An Ode To Jamie Kah

Wednesday, 30 December 2020: One of the stories of the racing year has been the rise of Jamie Kah who leads the Melbourne Jockey's Premiership turning into 2021.


Jockey: JAMIE KAH is as talented as any rider in Melbourne.
Jockey: JAMIE KAH is as talented as any rider in Melbourne.
It's hardly news that Kah can ride. She won her first of three premierships in Adelaide as an apprentice back in 2012/13 and rode over 150 winners at 24% in 2017/18. And now Kah has established herself at the top of the tree in Victoria where she not only leads the Melbourne premiership but was the leading jockey over the Melbourne Spring Carnival in 2020. She brings quality as well as quantity. 

This hasn't come without the appropriate fanfare but it feels like that fanfare falls short of doing Kah justice. Most winners 'for a female' or first premiership 'for a female' is noteworthy, but Kah hardly needs that caveat attached to her achievements. 

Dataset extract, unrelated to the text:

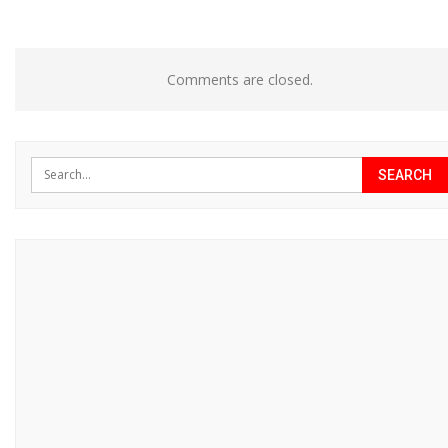
Comments are closed.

That she is a good person, hard working and brave, may all be true but they are also true for many who are not as successful. Then there is the dreaded 'she's just a freak!' - uuggh, the absolute state of it... 

No doubt this comes about because identifying jockey skill is very hard. 

It has long been said that a jockey's most important skill is the ability to get on the back of fast horses. It would hardly matter if it was Zac Purton or me in the saddle if the horse in question was a 50-rater in a Cox Plate. It won't be winning. At the other end of the spectrum, Black Caviar, who was wonderfully handled by Luke Nolen, would still have been a megastar had her partner in crime been Jackie Tse. 

Jockeys need good horses a whole lot more than horses need good jockeys. Jockey skill obviously exists, there is a heirarchy of jockeys, but seperating horse from rider is no easy task. 

There are different ratings and systems that attempt to do so, and some probably do a reasonable job, but it seems to be something easier to intuit than quantify. 

You, me and the punter down the street all know that James McDonald, Damien Oliver and Jamie Kah are better than the average rider but, given total winners is more about the horses than the riders, just how much better is hard to say. It requires the playing field to be levelled. We need a base expectation from which to compare realisation. If we had that we could answer the question much the same way that strokes-gained works in golf. 

We can use the betting market to arrive at expected winners - and many sharp punters do - but a ratio of winners against expected winners tells us as much about the market as it does the jockey, as the jockey is factored into those expected winners. The difference isn't (all) skill, and it's noisy, but it is interesting info. 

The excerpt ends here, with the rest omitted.